> Aim of the exercise
From the line containing "つまみ読み程度しか、できておりませんでした。" through the last line, print the records exactly and nothing else.

[Records from a dataset]
####################

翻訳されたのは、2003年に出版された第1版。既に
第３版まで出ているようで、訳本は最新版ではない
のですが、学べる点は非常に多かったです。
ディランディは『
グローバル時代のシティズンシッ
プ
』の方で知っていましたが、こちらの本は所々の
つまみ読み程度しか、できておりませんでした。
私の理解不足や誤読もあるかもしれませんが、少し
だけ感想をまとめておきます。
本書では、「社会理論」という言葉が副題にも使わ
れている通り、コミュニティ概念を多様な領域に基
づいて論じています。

####################

> Completed task
つまみ読み程度しか、できておりませんでした。
私の理解不足や誤読もあるかもしれませんが、少し
だけ感想をまとめておきます。
本書では、「社会理論」という言葉が副題にも使わ
れている通り、コミュニティ概念を多様な領域に基
づいて論じています。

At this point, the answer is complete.